_Aim of the task_
Produce a verbatim copy of the entries listed below.

** Opening Data for the task block **

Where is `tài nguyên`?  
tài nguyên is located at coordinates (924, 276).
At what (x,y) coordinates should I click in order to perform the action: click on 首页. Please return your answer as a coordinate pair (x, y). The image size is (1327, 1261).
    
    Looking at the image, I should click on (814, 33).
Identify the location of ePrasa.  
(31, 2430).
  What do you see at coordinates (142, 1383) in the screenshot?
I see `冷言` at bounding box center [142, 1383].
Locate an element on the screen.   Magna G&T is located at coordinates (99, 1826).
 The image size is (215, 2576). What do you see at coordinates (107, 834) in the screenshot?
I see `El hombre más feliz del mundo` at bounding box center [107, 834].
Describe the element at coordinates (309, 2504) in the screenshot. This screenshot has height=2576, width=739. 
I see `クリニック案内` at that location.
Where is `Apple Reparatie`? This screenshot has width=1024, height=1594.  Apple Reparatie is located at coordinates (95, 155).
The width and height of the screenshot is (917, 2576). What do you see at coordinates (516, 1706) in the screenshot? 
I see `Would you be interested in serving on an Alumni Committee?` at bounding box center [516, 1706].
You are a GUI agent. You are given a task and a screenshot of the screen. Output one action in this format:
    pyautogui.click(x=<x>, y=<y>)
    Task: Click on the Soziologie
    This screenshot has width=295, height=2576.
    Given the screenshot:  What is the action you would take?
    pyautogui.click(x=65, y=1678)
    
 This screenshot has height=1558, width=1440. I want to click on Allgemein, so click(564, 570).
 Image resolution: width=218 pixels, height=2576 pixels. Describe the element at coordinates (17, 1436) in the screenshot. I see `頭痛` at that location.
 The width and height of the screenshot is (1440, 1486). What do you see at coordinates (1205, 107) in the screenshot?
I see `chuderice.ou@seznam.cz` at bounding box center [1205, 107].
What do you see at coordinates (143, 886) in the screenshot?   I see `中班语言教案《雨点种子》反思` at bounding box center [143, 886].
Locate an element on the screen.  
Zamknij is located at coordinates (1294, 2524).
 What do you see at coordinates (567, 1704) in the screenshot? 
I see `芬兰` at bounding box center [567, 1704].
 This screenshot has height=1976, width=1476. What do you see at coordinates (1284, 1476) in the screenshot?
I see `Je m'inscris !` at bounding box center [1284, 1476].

** Closing Data for the task block **

_Response to the task_
Where is `tài nguyên`?  
tài nguyên is located at coordinates (924, 276).
At what (x,y) coordinates should I click in order to perform the action: click on 首页. Please return your answer as a coordinate pair (x, y). The image size is (1327, 1261).
    
    Looking at the image, I should click on (814, 33).
Identify the location of ePrasa.  
(31, 2430).
  What do you see at coordinates (142, 1383) in the screenshot?
I see `冷言` at bounding box center [142, 1383].
Locate an element on the screen.   Magna G&T is located at coordinates (99, 1826).
 The image size is (215, 2576). What do you see at coordinates (107, 834) in the screenshot?
I see `El hombre más feliz del mundo` at bounding box center [107, 834].
Describe the element at coordinates (309, 2504) in the screenshot. This screenshot has height=2576, width=739. 
I see `クリニック案内` at that location.
Where is `Apple Reparatie`? This screenshot has width=1024, height=1594.  Apple Reparatie is located at coordinates (95, 155).
The width and height of the screenshot is (917, 2576). What do you see at coordinates (516, 1706) in the screenshot? 
I see `Would you be interested in serving on an Alumni Committee?` at bounding box center [516, 1706].
You are a GUI agent. You are given a task and a screenshot of the screen. Output one action in this format:
    pyautogui.click(x=<x>, y=<y>)
    Task: Click on the Soziologie
    This screenshot has width=295, height=2576.
    Given the screenshot:  What is the action you would take?
    pyautogui.click(x=65, y=1678)
    
 This screenshot has height=1558, width=1440. I want to click on Allgemein, so click(564, 570).
 Image resolution: width=218 pixels, height=2576 pixels. Describe the element at coordinates (17, 1436) in the screenshot. I see `頭痛` at that location.
 The width and height of the screenshot is (1440, 1486). What do you see at coordinates (1205, 107) in the screenshot?
I see `chuderice.ou@seznam.cz` at bounding box center [1205, 107].
What do you see at coordinates (143, 886) in the screenshot?   I see `中班语言教案《雨点种子》反思` at bounding box center [143, 886].
Locate an element on the screen.  
Zamknij is located at coordinates (1294, 2524).
 What do you see at coordinates (567, 1704) in the screenshot? 
I see `芬兰` at bounding box center [567, 1704].
 This screenshot has height=1976, width=1476. What do you see at coordinates (1284, 1476) in the screenshot?
I see `Je m'inscris !` at bounding box center [1284, 1476].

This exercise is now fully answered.